Page-level text extractions
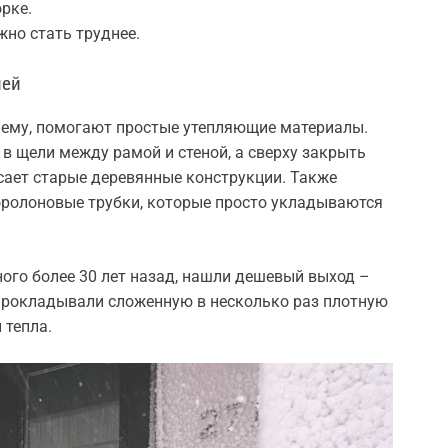
рке.
жно стать труднее.
лей
лему, помогают простые утепляющие материалы.
в щели между рамой и стеной, а сверху закрыть
сает старые деревянные конструкции. Также
ролоновые трубки, которые просто укладываются
ного более 30 лет назад, нашли дешевый выход –
прокладывали сложенную в несколько раз плотную
 тепла.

Task details
Give every entry back unchanged, with no pictures.

Response area
рке.
жно стать труднее.
лей
лему, помогают простые утепляющие материалы.
в щели между рамой и стеной, а сверху закрыть
сает старые деревянные конструкции. Также
ролоновые трубки, которые просто укладываются
ного более 30 лет назад, нашли дешевый выход –
прокладывали сложенную в несколько раз плотную
 тепла.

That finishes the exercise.